[Data excerpts]
BEGIN

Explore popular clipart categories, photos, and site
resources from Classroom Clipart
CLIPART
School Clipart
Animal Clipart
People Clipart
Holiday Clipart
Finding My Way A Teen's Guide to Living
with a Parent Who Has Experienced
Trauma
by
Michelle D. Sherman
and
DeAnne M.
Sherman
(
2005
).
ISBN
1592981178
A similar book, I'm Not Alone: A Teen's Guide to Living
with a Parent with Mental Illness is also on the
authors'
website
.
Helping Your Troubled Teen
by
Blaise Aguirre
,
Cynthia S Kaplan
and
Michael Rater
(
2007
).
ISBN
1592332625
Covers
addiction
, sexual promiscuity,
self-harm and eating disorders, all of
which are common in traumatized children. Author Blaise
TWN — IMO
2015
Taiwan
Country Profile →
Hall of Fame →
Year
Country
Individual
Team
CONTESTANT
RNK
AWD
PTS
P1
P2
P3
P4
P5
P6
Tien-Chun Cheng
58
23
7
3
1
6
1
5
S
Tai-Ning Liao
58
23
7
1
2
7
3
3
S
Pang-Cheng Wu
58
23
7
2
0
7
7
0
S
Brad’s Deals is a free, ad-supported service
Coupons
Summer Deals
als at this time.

END
BEGIN

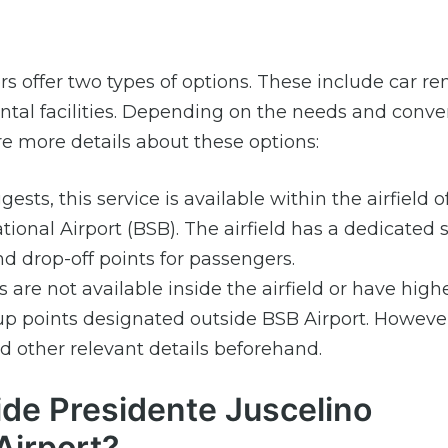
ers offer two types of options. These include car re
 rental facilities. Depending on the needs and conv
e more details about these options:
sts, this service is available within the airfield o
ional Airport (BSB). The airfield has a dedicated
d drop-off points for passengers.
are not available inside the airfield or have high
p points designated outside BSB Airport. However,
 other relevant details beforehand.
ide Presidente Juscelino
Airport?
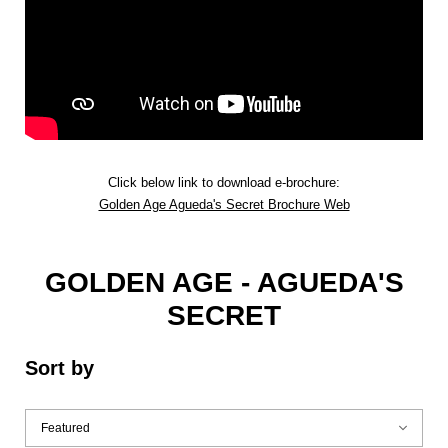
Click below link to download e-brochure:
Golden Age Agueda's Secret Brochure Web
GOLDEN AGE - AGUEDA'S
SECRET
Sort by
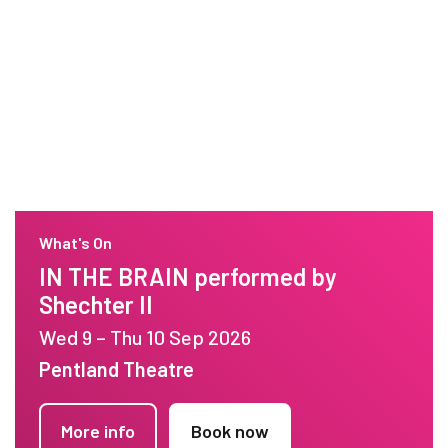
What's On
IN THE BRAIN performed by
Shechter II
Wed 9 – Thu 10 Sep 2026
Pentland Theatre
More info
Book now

END
BEGIN

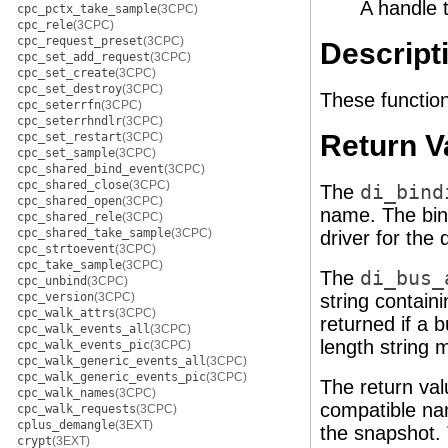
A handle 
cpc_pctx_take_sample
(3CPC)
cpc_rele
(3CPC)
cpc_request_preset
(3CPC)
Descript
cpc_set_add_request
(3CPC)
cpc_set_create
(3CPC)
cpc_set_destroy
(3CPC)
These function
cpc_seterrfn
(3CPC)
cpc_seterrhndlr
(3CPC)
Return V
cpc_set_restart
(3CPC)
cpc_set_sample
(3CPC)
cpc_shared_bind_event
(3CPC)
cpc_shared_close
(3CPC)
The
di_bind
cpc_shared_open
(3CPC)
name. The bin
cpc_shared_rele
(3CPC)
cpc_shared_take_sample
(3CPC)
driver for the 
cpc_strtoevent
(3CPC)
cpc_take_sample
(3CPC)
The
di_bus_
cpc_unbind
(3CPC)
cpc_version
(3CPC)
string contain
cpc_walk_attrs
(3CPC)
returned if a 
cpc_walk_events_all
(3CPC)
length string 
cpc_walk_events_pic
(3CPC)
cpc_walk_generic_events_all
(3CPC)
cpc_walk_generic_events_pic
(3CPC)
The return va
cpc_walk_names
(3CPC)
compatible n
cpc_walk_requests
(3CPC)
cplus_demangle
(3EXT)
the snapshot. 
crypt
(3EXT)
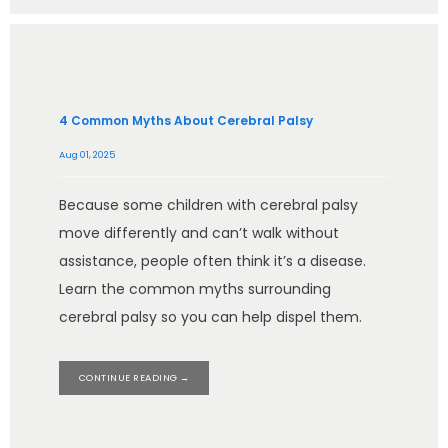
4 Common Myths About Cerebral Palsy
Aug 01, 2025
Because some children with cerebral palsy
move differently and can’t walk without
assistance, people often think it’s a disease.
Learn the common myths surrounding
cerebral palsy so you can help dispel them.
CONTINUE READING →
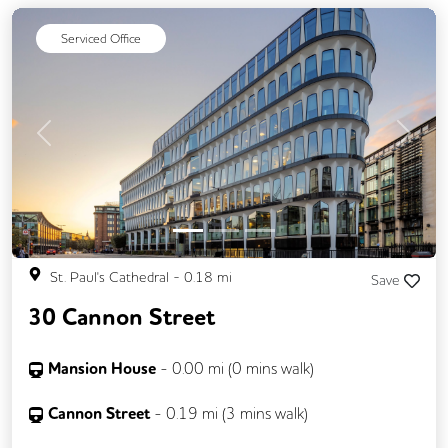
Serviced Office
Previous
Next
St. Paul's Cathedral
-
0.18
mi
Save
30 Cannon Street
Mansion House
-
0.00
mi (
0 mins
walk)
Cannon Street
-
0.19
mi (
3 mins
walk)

END

> [TASK DESCRIPTION]: Across all the records above, find each line with "details" in it and copy it.

> [EXERCISE SOLUTION]:
e more details about these options:
 other relevant details beforehand.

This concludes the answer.